WORK TO BE COMPLETED: Filter the entries that follow, copying every line in which the word "document" appears.

DATA SUPPLIED:
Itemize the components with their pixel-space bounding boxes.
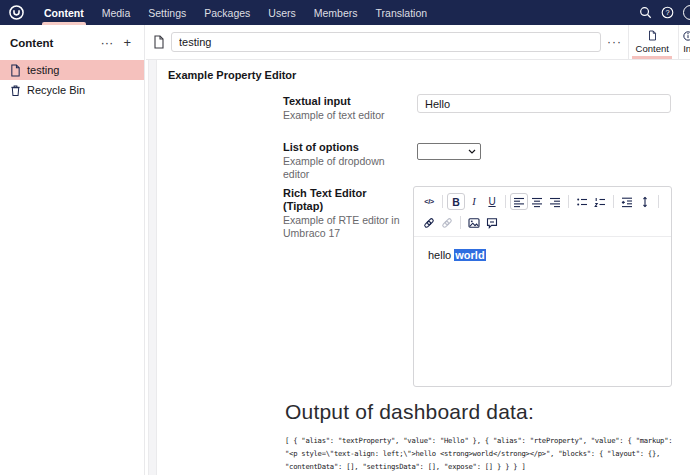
sidebar-add-icon[interactable]: + <box>118 36 136 49</box>
document-icon <box>648 30 657 41</box>
divider <box>460 216 461 229</box>
tree-item-label: Recycle Bin <box>27 84 85 96</box>
embed-icon[interactable] <box>483 214 501 231</box>
options-select[interactable] <box>417 143 481 160</box>
property-textual-input: Textual input Example of text editor <box>283 95 411 122</box>
unlink-icon[interactable] <box>438 214 456 231</box>
property-description: Example of RTE editor in Umbraco 17 <box>283 214 407 240</box>
section-heading: Example Property Editor <box>168 69 296 81</box>
align-right-icon[interactable] <box>546 193 564 210</box>
help-icon[interactable]: ? <box>661 6 674 19</box>
tab-info[interactable]: Info <box>679 25 690 59</box>
sidebar-more-icon[interactable]: ··· <box>95 36 118 49</box>
media-image-icon[interactable] <box>465 214 483 231</box>
property-rte: Rich Text Editor (Tiptap) Example of RTE… <box>283 187 407 240</box>
property-description: Example of text editor <box>283 109 411 122</box>
output-json: [ { "alias": "textProperty", "value": "H… <box>285 434 672 473</box>
sidebar-title: Content <box>10 37 95 49</box>
workspace-header: ··· Content Info <box>146 25 690 60</box>
nav-item-translation[interactable]: Translation <box>367 0 437 25</box>
ordered-list-icon[interactable] <box>591 193 609 210</box>
trash-icon <box>10 84 21 97</box>
tab-content[interactable]: Content <box>629 25 675 59</box>
textual-input-field[interactable] <box>417 94 671 113</box>
content-scrollbar[interactable] <box>148 60 157 475</box>
nav-item-content[interactable]: Content <box>35 0 93 25</box>
source-code-icon[interactable]: </> <box>420 193 438 210</box>
user-avatar[interactable] <box>683 5 690 20</box>
nav-item-packages[interactable]: Packages <box>195 0 259 25</box>
svg-text:?: ? <box>665 8 669 17</box>
umbraco-logo-icon[interactable] <box>9 5 24 20</box>
divider <box>505 195 506 208</box>
main-nav: Content Media Settings Packages Users Me… <box>35 0 436 25</box>
topbar-actions: ? <box>639 5 690 20</box>
property-label: Rich Text Editor (Tiptap) <box>283 187 407 213</box>
expand-vertical-icon[interactable] <box>636 193 654 210</box>
top-bar: Content Media Settings Packages Users Me… <box>0 0 690 25</box>
output-heading: Output of dashboard data: <box>285 400 534 424</box>
property-description: Example of dropdown editor <box>283 155 411 181</box>
output-json-line: [ { "alias": "textProperty", "value": "H… <box>285 434 672 447</box>
bold-icon[interactable]: B <box>447 193 465 210</box>
tree-item-recycle-bin[interactable]: Recycle Bin <box>0 80 144 100</box>
document-icon <box>10 64 21 77</box>
property-label: List of options <box>283 141 411 154</box>
property-list-of-options: List of options Example of dropdown edit… <box>283 141 411 181</box>
sidebar-header: Content ··· + <box>0 25 144 60</box>
property-label: Textual input <box>283 95 411 108</box>
tree-item-testing[interactable]: testing <box>0 60 144 80</box>
divider <box>613 195 614 208</box>
document-actions-icon[interactable]: ··· <box>604 35 626 49</box>
nav-item-members[interactable]: Members <box>305 0 367 25</box>
rte-toolbar: </> B I U <box>414 187 671 237</box>
outdent-icon[interactable] <box>618 193 636 210</box>
output-json-line: "contentData": [], "settingsData": [], "… <box>285 460 672 473</box>
chevron-down-icon <box>468 149 476 154</box>
link-icon[interactable] <box>420 214 438 231</box>
underline-icon[interactable]: U <box>483 193 501 210</box>
search-icon[interactable] <box>639 6 652 19</box>
output-json-line: "<p style=\"text-align: left;\">hello <s… <box>285 447 672 460</box>
document-icon <box>153 35 165 49</box>
tree-item-label: testing <box>27 64 59 76</box>
rte-text: hello <box>428 249 454 261</box>
divider <box>442 195 443 208</box>
document-name-input[interactable] <box>171 32 601 52</box>
rte-content[interactable]: hello world <box>414 237 671 273</box>
rte-selected-text: world <box>454 249 485 261</box>
italic-icon[interactable]: I <box>465 193 483 210</box>
nav-item-users[interactable]: Users <box>259 0 304 25</box>
umbraco-backoffice: Content Media Settings Packages Users Me… <box>0 0 690 475</box>
divider <box>568 195 569 208</box>
tab-label: Info <box>683 43 690 54</box>
nav-item-settings[interactable]: Settings <box>139 0 195 25</box>
rich-text-editor: </> B I U <box>413 186 672 387</box>
align-center-icon[interactable] <box>528 193 546 210</box>
bullet-list-icon[interactable] <box>573 193 591 210</box>
tab-label: Content <box>636 43 669 54</box>
align-left-icon[interactable] <box>510 193 528 210</box>
divider <box>658 195 659 208</box>
nav-item-media[interactable]: Media <box>93 0 140 25</box>
content-tree-sidebar: Content ··· + testing Recycle Bin <box>0 25 145 475</box>
info-icon <box>683 31 690 41</box>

SOLUTION TO THIS PROBLEM:
document-icon <box>648 30 657 41</box>
document-icon <box>10 64 21 77</box>
document-actions-icon[interactable]: ··· <box>604 35 626 49</box>
document-icon <box>153 35 165 49</box>
document-name-input[interactable] <box>171 32 601 52</box>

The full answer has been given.